— Сверхъестественно, как говорили предки, когда чего-либо не понимали, — пробормотал Рой. — Ладно, ладно, не будем преждевременно делать широкие обобщения.
Он приземлил авиетку у служебного входа в университетскую клинику, отсюда был самый короткий путь в морг, помещавшийся в десятом подземном этаже.
На залитых светом столах лежали два тела, над одним склонялись эксперты. Среди них Рой увидел и Андрея с Арманом.
Андрей поспешил к Рою.
— Ужас, Рой! — воскликнул Андрей, нервно сжимая руки. — Ты прав, они не близнецы, даже не родственники, но такое удивительное сходство, такое невозможное сходство!
Рой вопросительно посмотрел на приблизившегося Армана. Арман молча подал ленту с записью ответа Справочной. Спенсер родился на Земле в 320 году нового летосчисления, в весенний день 9 мая. Гаррисон, уроженец Плутона, на той далекой планете провел детство и кончил школу, впервые на Землю попал, лишь когда подошли годы поступать в университет. Но различие между Гаррисоном и Спенсером этим и исчерпывалось, если не считать еще и различия профессий: один — математик, другой — астроботаник. Все остальное совпадало: рост, вес, цвет волос и глаз, внешний вид. Справочная педантично отмечала даже родинки на одних и тех же местах на шее и на спине. И хотя происходили они от разных родителей, родились в один и тот же день одного и того же года.
Рой молча вглядывался в запись, смутно ощущая, что держит в руках разгадку тайны. Но разгадка была закодирована непонятными символами, их надо было в свою очередь разгадывать.
Арман сказал:
— Различие между ними есть, но не физическое. Разные родители, разные места рождения, имена, образование. В общем, биографии непохожи, в остальном — полное совпадение!
Рой приблизился к группе медиков. Полного совпадения в обличие двух умерших все же не было. Спенсер был меньше Гаррисона. Это было настолько явно, что Рой обратился к справке.

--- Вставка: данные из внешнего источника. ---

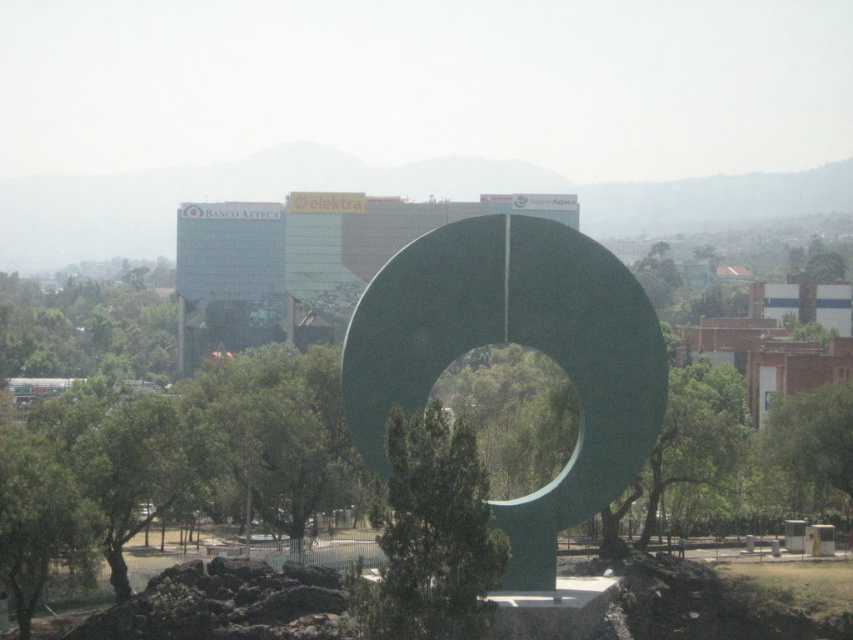 Can you confirm if green polished stone circle at center is positioned to the right of green leafy tree at center?

No, green polished stone circle at center is not to the right of green leafy tree at center.

Is green polished stone circle at center below green leafy tree at center?

No.

Describe the element at coordinates (519, 344) in the screenshot. I see `green polished stone circle at center` at that location.

Identify the location of green polished stone circle at center. (519, 344).

Between point (457, 442) and point (827, 461), which one is positioned in front?

Point (457, 442) is in front.

Measure the distance between green matte tree at center and green leafy tree at center.

A distance of 173.24 feet exists between green matte tree at center and green leafy tree at center.

Which is behind, point (401, 566) or point (838, 444)?

Point (838, 444)

What are the coordinates of `green matte tree at center` in the screenshot? It's located at (431, 534).

Does green polished stone sculpture at center have a lesser width compared to green leafy tree at center?

Incorrect, green polished stone sculpture at center's width is not less than green leafy tree at center's.

Is point (32, 600) positioned before point (779, 417)?

Yes.

Is point (277, 426) positioned behind point (831, 397)?

That is False.

You are a GUI agent. You are given a task and a screenshot of the screen. Output one action in this format:
    pyautogui.click(x=<x>, y=<y>)
    Task: Click on the green polished stone sculpture at center
    
    Given the screenshot: What is the action you would take?
    pyautogui.click(x=167, y=461) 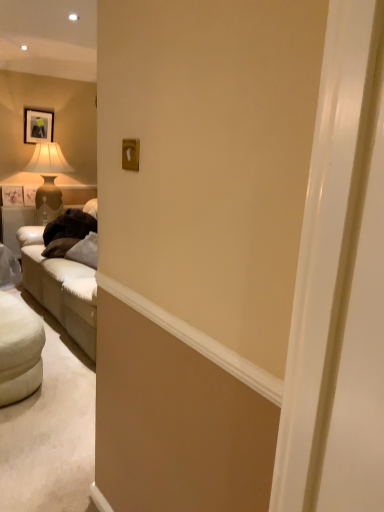 Question: Does matte beige lampshade at left lie behind white fabric ottoman at lower left?

Choices:
 (A) no
 (B) yes

Answer: (B)

Question: Is matte beige lampshade at left to the right of white fabric ottoman at lower left from the viewer's perspective?

Choices:
 (A) no
 (B) yes

Answer: (A)

Question: From the image's perspective, is matte beige lampshade at left over white fabric ottoman at lower left?

Choices:
 (A) yes
 (B) no

Answer: (A)

Question: Can you see matte beige lampshade at left touching white fabric ottoman at lower left?

Choices:
 (A) yes
 (B) no

Answer: (B)

Question: Can you confirm if matte beige lampshade at left is shorter than white fabric ottoman at lower left?

Choices:
 (A) yes
 (B) no

Answer: (B)

Question: From a real-world perspective, is white fabric ottoman at lower left physically located above or below matte beige lampshade at left?

Choices:
 (A) above
 (B) below

Answer: (B)

Question: From the image's perspective, is white fabric ottoman at lower left located above or below matte beige lampshade at left?

Choices:
 (A) above
 (B) below

Answer: (B)

Question: Is white fabric ottoman at lower left situated inside matte beige lampshade at left or outside?

Choices:
 (A) inside
 (B) outside

Answer: (B)

Question: From their relative heights in the image, would you say white fabric ottoman at lower left is taller or shorter than matte beige lampshade at left?

Choices:
 (A) short
 (B) tall

Answer: (A)

Question: From a real-world perspective, is matte black picture frame at upper left positioned above or below matte beige lampshade at left?

Choices:
 (A) below
 (B) above

Answer: (B)

Question: From the image's perspective, is matte black picture frame at upper left above or below matte beige lampshade at left?

Choices:
 (A) above
 (B) below

Answer: (A)

Question: Considering the positions of matte black picture frame at upper left and matte beige lampshade at left in the image, is matte black picture frame at upper left wider or thinner than matte beige lampshade at left?

Choices:
 (A) wide
 (B) thin

Answer: (B)

Question: Is matte black picture frame at upper left taller or shorter than matte beige lampshade at left?

Choices:
 (A) short
 (B) tall

Answer: (A)

Question: Considering the positions of point (56, 144) and point (16, 321), is point (56, 144) closer or farther from the camera than point (16, 321)?

Choices:
 (A) closer
 (B) farther

Answer: (B)

Question: From a real-world perspective, is matte beige lampshade at left above or below white fabric ottoman at lower left?

Choices:
 (A) above
 (B) below

Answer: (A)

Там стояло: «Рост у обоих одинаков — 2 метра 12 сантиметров». Но Спенсер был меньше по крайней мере на десять сантиметров.
Один из медиков, Кон Араки, заметил, с каким недоумением переводит Рой взгляд с мертвых на запись и снова на них.

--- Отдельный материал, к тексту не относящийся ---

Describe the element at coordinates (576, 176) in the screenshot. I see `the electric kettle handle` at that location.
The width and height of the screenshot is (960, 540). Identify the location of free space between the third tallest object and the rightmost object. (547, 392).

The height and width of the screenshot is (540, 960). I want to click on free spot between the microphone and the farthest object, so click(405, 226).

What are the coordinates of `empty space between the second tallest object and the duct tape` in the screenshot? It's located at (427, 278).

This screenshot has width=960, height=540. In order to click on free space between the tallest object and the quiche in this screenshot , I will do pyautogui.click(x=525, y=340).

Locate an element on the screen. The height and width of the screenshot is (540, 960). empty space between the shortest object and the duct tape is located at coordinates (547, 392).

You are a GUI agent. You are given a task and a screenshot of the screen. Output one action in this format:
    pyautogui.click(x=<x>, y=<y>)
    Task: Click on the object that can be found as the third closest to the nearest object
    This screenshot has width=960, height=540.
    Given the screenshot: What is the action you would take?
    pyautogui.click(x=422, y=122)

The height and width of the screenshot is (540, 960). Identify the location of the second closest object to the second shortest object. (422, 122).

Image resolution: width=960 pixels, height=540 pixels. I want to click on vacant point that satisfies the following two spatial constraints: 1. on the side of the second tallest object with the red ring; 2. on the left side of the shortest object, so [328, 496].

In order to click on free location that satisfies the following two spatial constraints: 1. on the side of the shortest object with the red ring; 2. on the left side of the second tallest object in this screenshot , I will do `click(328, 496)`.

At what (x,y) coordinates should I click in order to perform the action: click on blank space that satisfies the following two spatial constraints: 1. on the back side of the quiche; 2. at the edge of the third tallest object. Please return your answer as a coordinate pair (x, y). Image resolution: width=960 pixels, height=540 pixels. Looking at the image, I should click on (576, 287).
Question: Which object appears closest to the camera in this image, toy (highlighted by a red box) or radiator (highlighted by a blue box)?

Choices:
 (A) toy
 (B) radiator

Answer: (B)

— Нас это тоже удивляет, — сказал Араки. — Спенсер мумизируется, хотя и помещен в нейтральную атмосферу. (Тело Спенсера покоилось в прозрачном саркофаге.) Мы не ожидали, что он с такой интенсивностью будет терять вес. Вероятно, это связано с неизвестными нам особенностями его гибели.

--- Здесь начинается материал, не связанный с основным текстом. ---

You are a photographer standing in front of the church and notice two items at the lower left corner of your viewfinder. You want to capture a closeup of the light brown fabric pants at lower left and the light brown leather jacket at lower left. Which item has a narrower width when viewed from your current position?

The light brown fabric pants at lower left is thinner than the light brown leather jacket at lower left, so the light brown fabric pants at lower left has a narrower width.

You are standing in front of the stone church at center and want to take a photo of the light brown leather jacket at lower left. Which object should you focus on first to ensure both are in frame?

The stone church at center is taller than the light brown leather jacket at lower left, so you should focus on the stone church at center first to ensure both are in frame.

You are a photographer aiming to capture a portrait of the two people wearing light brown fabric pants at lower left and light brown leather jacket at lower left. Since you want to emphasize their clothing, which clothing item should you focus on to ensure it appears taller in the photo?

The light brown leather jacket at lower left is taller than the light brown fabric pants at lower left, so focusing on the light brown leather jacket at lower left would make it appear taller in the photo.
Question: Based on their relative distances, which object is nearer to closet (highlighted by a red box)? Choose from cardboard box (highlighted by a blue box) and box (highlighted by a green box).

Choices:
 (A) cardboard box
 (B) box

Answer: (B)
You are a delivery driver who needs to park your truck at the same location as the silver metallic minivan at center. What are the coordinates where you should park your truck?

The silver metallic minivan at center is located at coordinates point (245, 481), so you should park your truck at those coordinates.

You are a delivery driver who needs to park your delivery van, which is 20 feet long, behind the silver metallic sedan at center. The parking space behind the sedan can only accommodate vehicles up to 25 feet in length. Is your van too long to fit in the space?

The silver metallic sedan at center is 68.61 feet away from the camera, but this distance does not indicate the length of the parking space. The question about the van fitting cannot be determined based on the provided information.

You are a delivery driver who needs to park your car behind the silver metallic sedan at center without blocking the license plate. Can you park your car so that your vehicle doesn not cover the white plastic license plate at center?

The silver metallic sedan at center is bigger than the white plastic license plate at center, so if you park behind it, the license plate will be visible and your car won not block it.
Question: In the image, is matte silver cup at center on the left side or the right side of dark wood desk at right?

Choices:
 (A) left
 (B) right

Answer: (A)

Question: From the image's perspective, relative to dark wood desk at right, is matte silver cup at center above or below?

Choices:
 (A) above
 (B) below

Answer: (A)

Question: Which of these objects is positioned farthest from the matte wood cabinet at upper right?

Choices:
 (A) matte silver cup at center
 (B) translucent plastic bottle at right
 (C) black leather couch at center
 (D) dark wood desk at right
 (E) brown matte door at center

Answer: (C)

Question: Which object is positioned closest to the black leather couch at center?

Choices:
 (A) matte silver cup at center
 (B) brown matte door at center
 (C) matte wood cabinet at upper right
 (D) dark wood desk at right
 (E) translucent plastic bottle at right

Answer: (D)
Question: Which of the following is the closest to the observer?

Рой вспомнил, что еще на Марсе начальника астропорта Винклера поразило быстрое ссыхание трупа. Очевидно, и специальная атмосфера, обрывающая все реакции в клетках мертвого тела, в этом случае оказалась малоэффективной: новая странность, доказывающая необычность этого трагического происшествия. Рой сказал медику:
— Я, как и вы, не знаю, почему труп так быстро теряет вес, но мне это представляется очень важным для расследования аварии. Нельзя ли сохранить тела в таком виде, как они есть? Особенно это относится к Гаррисону.
— Попробуем. У нас имеются и более сильные консервирующие средства, чем нейтрализирующая атмосфера.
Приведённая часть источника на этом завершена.